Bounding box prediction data
BEGIN

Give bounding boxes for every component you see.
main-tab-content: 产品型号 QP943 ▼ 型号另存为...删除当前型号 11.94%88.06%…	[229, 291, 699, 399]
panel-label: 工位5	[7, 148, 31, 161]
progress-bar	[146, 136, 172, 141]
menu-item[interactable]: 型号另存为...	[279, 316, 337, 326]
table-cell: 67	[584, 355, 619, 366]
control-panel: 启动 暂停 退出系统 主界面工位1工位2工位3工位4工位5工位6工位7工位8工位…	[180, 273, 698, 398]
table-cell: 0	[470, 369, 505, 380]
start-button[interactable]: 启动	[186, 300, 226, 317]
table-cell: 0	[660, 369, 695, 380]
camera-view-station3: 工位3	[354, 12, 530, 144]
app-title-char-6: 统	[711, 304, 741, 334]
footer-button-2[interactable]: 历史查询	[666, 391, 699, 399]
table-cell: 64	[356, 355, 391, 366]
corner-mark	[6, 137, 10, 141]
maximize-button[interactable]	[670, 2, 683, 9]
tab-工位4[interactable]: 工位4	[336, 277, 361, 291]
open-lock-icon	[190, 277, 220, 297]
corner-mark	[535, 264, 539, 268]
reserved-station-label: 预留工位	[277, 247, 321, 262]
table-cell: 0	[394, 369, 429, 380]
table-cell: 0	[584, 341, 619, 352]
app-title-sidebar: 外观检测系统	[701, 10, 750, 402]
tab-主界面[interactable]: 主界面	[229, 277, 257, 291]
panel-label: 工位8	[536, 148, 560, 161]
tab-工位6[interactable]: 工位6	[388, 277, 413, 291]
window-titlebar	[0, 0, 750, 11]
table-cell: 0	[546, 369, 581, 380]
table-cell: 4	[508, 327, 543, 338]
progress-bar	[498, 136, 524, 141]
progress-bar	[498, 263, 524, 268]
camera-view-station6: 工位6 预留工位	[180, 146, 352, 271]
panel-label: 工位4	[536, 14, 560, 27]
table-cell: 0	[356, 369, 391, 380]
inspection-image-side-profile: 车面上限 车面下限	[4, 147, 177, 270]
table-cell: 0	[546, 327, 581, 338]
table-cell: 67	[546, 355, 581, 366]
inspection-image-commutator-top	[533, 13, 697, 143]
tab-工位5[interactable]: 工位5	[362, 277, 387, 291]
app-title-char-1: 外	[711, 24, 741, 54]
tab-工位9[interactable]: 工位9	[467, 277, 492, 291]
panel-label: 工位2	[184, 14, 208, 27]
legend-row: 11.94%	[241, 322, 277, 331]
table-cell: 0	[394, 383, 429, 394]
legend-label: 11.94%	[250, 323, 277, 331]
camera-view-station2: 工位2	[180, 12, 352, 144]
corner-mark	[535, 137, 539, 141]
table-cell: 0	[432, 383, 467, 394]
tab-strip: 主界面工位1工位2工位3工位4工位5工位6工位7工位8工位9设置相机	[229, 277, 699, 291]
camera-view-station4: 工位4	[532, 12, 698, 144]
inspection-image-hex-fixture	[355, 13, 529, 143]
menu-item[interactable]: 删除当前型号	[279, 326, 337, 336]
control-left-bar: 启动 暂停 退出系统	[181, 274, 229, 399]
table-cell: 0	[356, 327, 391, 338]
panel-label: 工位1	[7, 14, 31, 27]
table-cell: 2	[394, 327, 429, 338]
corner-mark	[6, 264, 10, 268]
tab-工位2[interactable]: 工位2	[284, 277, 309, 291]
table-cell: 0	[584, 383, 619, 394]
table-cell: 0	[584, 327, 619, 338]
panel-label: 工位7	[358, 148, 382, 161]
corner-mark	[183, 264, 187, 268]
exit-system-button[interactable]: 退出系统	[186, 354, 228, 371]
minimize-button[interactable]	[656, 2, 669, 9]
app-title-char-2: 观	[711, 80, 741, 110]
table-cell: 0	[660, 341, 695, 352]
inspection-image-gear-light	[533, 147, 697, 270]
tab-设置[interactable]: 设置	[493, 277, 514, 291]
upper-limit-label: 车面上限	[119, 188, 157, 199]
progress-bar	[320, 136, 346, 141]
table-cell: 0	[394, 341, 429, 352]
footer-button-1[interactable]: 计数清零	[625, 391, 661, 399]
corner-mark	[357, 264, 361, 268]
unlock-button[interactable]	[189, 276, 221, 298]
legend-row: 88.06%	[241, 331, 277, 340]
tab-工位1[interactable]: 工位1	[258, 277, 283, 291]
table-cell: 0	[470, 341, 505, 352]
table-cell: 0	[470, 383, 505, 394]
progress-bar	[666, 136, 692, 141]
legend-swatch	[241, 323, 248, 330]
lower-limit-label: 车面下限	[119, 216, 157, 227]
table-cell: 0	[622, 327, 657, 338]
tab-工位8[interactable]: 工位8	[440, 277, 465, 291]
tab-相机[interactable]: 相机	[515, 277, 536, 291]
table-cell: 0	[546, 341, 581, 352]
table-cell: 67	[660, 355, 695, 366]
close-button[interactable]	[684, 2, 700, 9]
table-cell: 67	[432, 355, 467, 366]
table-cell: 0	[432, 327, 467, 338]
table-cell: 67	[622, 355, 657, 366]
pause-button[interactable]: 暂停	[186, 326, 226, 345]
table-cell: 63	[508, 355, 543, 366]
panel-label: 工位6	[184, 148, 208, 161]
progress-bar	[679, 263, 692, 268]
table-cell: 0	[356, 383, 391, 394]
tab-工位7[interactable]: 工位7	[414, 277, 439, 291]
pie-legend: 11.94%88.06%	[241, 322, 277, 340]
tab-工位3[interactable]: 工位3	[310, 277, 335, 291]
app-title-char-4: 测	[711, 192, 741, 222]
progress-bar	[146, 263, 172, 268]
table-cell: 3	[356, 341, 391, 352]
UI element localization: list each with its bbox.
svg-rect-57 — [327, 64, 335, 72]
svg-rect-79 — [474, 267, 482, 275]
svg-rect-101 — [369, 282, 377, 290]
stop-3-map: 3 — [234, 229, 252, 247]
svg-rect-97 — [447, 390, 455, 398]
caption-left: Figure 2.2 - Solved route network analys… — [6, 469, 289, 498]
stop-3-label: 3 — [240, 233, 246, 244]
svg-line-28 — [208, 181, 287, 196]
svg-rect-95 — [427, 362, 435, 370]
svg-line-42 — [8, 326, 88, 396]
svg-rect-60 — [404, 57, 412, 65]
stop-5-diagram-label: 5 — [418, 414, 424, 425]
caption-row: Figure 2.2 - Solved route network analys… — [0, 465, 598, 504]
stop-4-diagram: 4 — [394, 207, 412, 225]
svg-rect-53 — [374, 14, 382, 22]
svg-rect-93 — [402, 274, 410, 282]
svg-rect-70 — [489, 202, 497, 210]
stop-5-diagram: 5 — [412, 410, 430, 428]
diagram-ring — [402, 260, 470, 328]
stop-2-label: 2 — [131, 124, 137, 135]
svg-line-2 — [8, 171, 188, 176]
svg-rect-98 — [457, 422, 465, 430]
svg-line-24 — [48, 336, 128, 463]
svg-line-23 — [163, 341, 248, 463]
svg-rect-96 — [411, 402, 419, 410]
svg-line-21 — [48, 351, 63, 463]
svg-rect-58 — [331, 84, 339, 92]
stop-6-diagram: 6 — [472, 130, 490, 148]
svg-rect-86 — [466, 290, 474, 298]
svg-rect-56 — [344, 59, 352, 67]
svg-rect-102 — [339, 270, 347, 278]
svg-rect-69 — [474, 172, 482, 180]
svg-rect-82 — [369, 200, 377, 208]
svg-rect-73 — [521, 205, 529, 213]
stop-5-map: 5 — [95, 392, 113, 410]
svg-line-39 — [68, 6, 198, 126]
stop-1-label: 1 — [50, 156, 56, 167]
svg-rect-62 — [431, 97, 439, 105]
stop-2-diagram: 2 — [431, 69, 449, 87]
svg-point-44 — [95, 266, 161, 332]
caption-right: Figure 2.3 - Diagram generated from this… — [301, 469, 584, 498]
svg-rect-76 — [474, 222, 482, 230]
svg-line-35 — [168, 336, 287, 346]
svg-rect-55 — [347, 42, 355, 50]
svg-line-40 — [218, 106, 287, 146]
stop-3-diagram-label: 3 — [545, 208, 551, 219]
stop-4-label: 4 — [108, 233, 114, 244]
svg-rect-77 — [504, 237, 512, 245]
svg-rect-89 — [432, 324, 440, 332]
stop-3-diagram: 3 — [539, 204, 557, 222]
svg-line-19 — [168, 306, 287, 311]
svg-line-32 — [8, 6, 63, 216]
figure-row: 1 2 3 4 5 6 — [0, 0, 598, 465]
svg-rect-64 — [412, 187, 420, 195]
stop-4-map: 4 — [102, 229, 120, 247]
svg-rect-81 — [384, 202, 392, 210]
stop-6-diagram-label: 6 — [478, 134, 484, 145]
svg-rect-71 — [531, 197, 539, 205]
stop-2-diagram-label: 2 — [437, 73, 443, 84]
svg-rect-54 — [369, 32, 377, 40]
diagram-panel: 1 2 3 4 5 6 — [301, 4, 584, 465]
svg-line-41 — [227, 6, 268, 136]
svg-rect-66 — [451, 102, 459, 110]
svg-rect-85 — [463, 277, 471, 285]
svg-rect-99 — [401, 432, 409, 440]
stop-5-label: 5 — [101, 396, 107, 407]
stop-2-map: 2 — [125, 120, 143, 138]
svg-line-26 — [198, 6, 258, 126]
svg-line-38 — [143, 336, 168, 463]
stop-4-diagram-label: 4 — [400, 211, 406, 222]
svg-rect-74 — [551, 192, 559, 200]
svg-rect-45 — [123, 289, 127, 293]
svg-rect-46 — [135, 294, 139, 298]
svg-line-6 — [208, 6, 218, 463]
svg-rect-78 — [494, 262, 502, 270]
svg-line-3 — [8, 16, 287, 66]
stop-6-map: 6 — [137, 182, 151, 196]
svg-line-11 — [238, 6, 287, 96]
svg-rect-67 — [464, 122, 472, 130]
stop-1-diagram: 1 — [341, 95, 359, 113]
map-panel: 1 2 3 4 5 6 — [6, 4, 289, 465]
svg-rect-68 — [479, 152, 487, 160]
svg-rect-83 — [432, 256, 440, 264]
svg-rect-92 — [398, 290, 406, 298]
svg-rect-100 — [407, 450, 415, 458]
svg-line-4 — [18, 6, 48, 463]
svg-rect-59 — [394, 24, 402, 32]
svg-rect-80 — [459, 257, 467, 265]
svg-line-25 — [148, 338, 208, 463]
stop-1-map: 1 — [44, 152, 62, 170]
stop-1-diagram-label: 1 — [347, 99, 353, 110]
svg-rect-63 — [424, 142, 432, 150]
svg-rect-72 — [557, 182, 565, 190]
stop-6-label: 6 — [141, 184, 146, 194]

END

THE PROBLEM:
Where does the string "network" appear in the records above? Show every line that holds it.

COMPLETED TASK:
caption-left: Figure 2.2 - Solved route network analys… — [6, 469, 289, 498]
caption-row: Figure 2.2 - Solved route network analys… — [0, 465, 598, 504]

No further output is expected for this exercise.